In the second stage, the sorption temperature was increased. Low heating rate allows to determine the effect of temperature on the sorption capacity of the materials tested. Sorption capacity of physical adsorbent (Na-X) is the highest at 40 °C and then rapidly decreases with increasing temperature. The observed trend is the result of physical adsorption of CO2 which takes place in this case, and which is highly temperature-dependent, decreasing significantly with its growth. In higher temperature it can be observed higher sorption capacity of zeolite material obtained from fly ash modified with PEHA. The sorption capacity of this material (Na-X(PEHA)) at 100 °C is about 75 % higher than for untreated material at the same temperature. For other materials, the sorption capacity increases with decreasing temperature. In comparison to the sorption capacity at 25 °C, sorption capacity decreased by 88 % for Na-X(DEA), 78 % for Na-X(TEA), and 65 % for Na-X(MEA) at 100 °C. For MDEA modification sorption capacity decreased rapidly at 70 °C. The studies of desorption showed complete desorption of CO2. There are studies in which the impregnation of 13X zeolite material with MEA solution helped to improve the sorption properties of the material [7]. In conducted study [7], a different method of impregnation of zeolite 13X was used. In Chatti et al.’s [7] research another form of zeolite was used. He use 13X zeolite beads as a matrix. In this study, Na-X zeolite powder was used.

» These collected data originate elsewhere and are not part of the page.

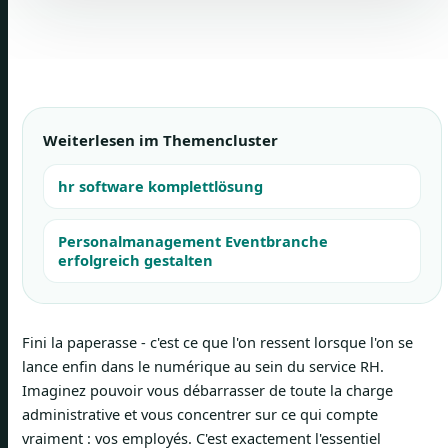
Weiterlesen im Themencluster
hr software komplettlösung
Personalmanagement Eventbranche
erfolgreich gestalten
Fini la paperasse - c'est ce que l'on ressent lorsque l'on se
lance enfin dans le numérique au sein du service RH.
Imaginez pouvoir vous débarrasser de toute la charge
administrative et vous concentrer sur ce qui compte
vraiment : vos employés. C'est exactement l'essentiel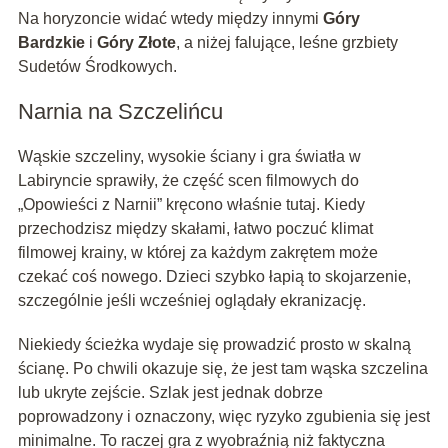
Na horyzoncie widać wtedy między innymi
Góry
Bardzkie
i
Góry Złote
, a niżej falujące, leśne grzbiety
Sudetów Środkowych.
Narnia na Szczelińcu
Wąskie szczeliny, wysokie ściany i gra światła w
Labiryncie sprawiły, że część scen filmowych do
„Opowieści z Narnii” kręcono właśnie tutaj. Kiedy
przechodzisz między skałami, łatwo poczuć klimat
filmowej krainy, w której za każdym zakrętem może
czekać coś nowego. Dzieci szybko łapią to skojarzenie,
szczególnie jeśli wcześniej oglądały ekranizację.
Niekiedy ścieżka wydaje się prowadzić prosto w skalną
ścianę. Po chwili okazuje się, że jest tam wąska szczelina
lub ukryte zejście. Szlak jest jednak dobrze
poprowadzony i oznaczony, więc ryzyko zgubienia się jest
minimalne. To raczej gra z wyobraźnią niż faktyczna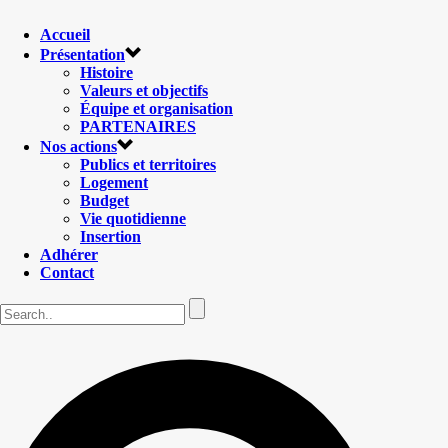
Accueil
Présentation
Histoire
Valeurs et objectifs
Équipe et organisation
PARTENAIRES
Nos actions
Publics et territoires
Logement
Budget
Vie quotidienne
Insertion
Adhérer
Contact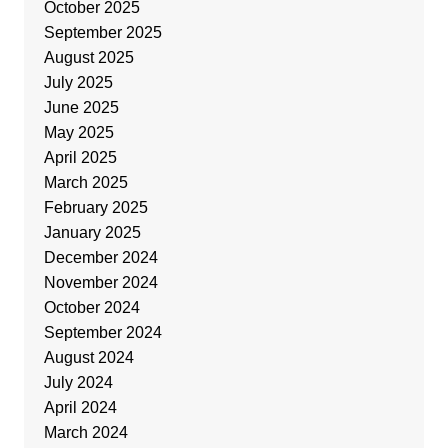
October 2025
September 2025
August 2025
July 2025
June 2025
May 2025
April 2025
March 2025
February 2025
January 2025
December 2024
November 2024
October 2024
September 2024
August 2024
July 2024
April 2024
March 2024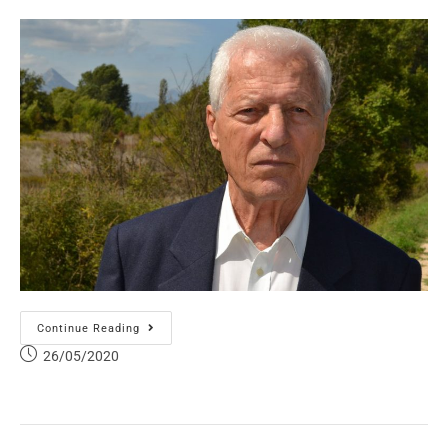
Continue Reading
26/05/2020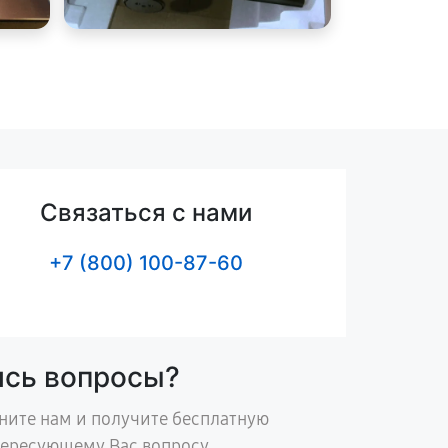
Связаться с нами
+7 (800) 100-87-60
ись вопросы?
ните нам и получите бесплатную
тересующему Вас вопросу.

In summary, there is a need to select a suitable method of impregnation. The study on fly ash-based physicochemical sorbent showed that the MEA impregnation did not bring the expected result. But it should be noted that the studies were carried out on material obtained by synthesis from fly ash. The properties of this material are different than for commercial. Materials obtained by a synthesis from fly ash are characterized by a sorption capacity lower than those obtained with commercially pure chemical ingredients. Impregnation using properly selected amines and impregnation procedure helps to improve properties of materials derived from fly ash. This contributes to improving the quality of sorbent. In the future, zeolites from fly ash impregnated with amines may become competitive for commercial materials. Through the use of a porous substrate from residual fly ash from power plants we can reduce the production costs of sorbent.

Conclusions

Based on the study it can be stated that the appropriate selection of impregnation and impregnation methods can contribute to the improvement of sorption properties of porous materials. Impregnation process can help to improve the sorption properties of the material up to 75 % in 100 °C, as was for PEHA impregnation. Research carried out at 25 °C also confirmed effectiveness of the impregnation of the sample modified with DEA. In literature there is no information about research on impregnated zeolites from fly ash. The studies of adsorption/desorption on the adsorbents showed complete desorption of CO2, which confirmed the reversible nature of the process and the ability to use in multiple cycles. Preliminary evaluation of these parameters can be made using thermogravimetric methods that are fast and useful tool to determine the sorption capacity and the particular profiles of adsorption/desorption of the selected adsorbent.